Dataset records
════════════════
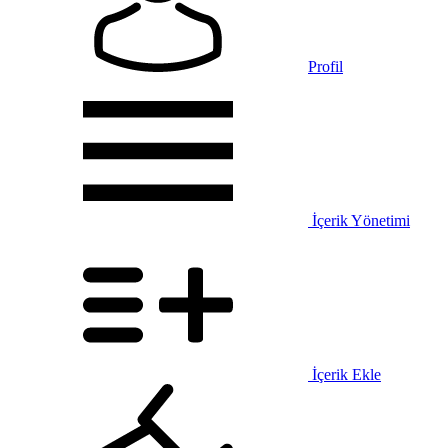
Profil
İçerik Yönetimi
İçerik Ekle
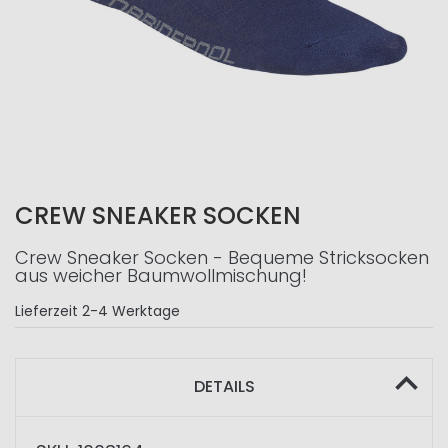
CREW SNEAKER SOCKEN
Crew Sneaker Socken - Bequeme Stricksocken
aus weicher Baumwollmischung!
Lieferzeit
2-4 Werktage
DETAILS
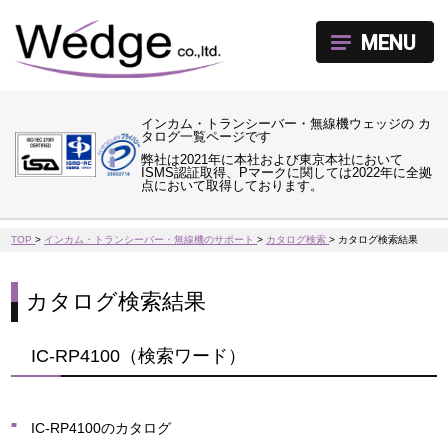
MENU
インカム・トランシーバー・無線機ウェッジの カ
タログ一覧ページです
弊社は2021年に本社および東京本社において
ISMS認証取得、Pマークに関しては2022年に全拠
点において取得しております。
TOP
>
インカム・トランシーバー・無線機のサポート
>
カタログ検索
>
カタログ検索結果
カタログ検索結果
IC-RP4100（検索ワード）
IC-RP4100のカタログ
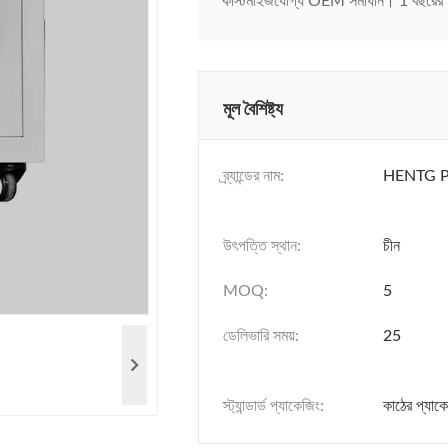
কাস্টমাইজযোগ্য OEM সমাধান। 1 বছরের ওয়
মূল বৈশিষ্ট্য
ব্র্যান্ডের নাম:
HENTG 
উৎপত্তি স্থান:
চীন
MOQ:
5
ডেলিভারি সময়:
25
স্ট্যান্ডার্ড প্যাকেজিং:
কাঠের প্যাক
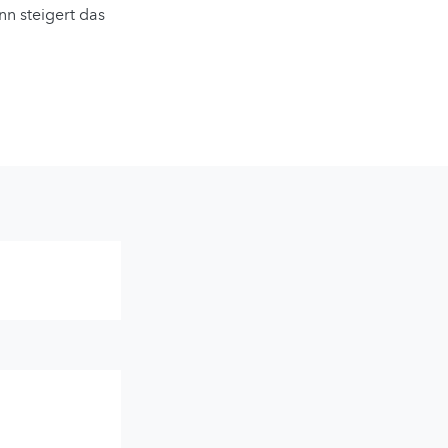
nn steigert das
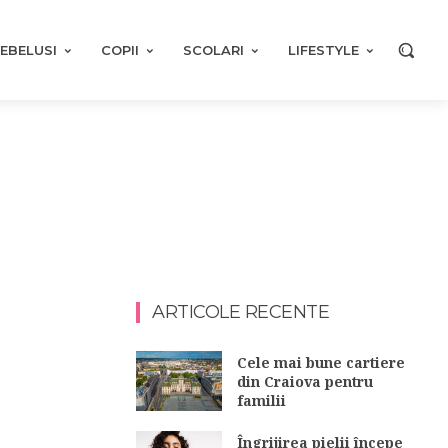
EBELUSI
COPII
SCOLARI
LIFESTYLE
ARTICOLE RECENTE
Cele mai bune cartiere
din Craiova pentru
familii
Îngrijirea pielii începe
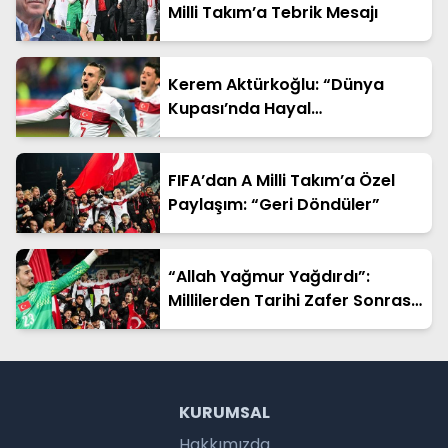
Milli Takım’a Tebrik Mesajı
Kerem Aktürkoğlu: “Dünya
Kupası’nda Hayal
Kurduracağız”
FIFA’dan A Milli Takım’a Özel
Paylaşım: “Geri Döndüler”
“Allah Yağmur Yağdırdı”:
Millilerden Tarihi Zafer Sonrası
Duygusal Sözler
KURUMSAL
Hakkımızda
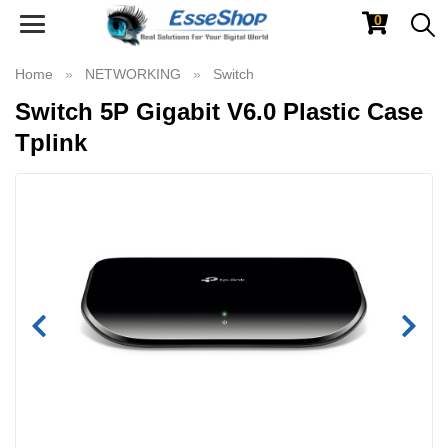
0
Toggle
navigation
Home
NETWORKING
Switch
Switch 5P Gigabit V6.0 Plastic Case
Tplink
════════════════
> _To do_: Although the records hold pictures, return only what remains, word for word.

> _Response for this exercise_:
Profil
İçerik Yönetimi
İçerik Ekle
CREW SNEAKER SOCKEN
Crew Sneaker Socken - Bequeme Stricksocken
aus weicher Baumwollmischung!
Lieferzeit
2-4 Werktage
DETAILS
MENU
インカム・トランシーバー・無線機ウェッジの カ
タログ一覧ページです
弊社は2021年に本社および東京本社において
ISMS認証取得、Pマークに関しては2022年に全拠
点において取得しております。
TOP
>
インカム・トランシーバー・無線機のサポート
>
カタログ検索
>
カタログ検索結果
カタログ検索結果
IC-RP4100（検索ワード）
IC-RP4100のカタログ
কাস্টমাইজযোগ্য OEM সমাধান। 1 বছরের ওয়
মূল বৈশিষ্ট্য
ব্র্যান্ডের নাম:
HENTG 
উৎপত্তি স্থান:
চীন
MOQ:
5
ডেলিভারি সময়:
25
স্ট্যান্ডার্ড প্যাকেজিং:
কাঠের প্যাক
nn steigert das
EBELUSI
COPII
SCOLARI
LIFESTYLE
ARTICOLE RECENTE
Cele mai bune cartiere
din Craiova pentru
familii
Îngrijirea pielii începe
Milli Takım’a Tebrik Mesajı
Kerem Aktürkoğlu: “Dünya
Kupası’nda Hayal
Kurduracağız”
FIFA’dan A Milli Takım’a Özel
Paylaşım: “Geri Döndüler”
“Allah Yağmur Yağdırdı”:
Millilerden Tarihi Zafer Sonrası
Duygusal Sözler
KURUMSAL
Hakkımızda
0
Toggle
navigation
Home
NETWORKING
Switch
Switch 5P Gigabit V6.0 Plastic Case
Tplink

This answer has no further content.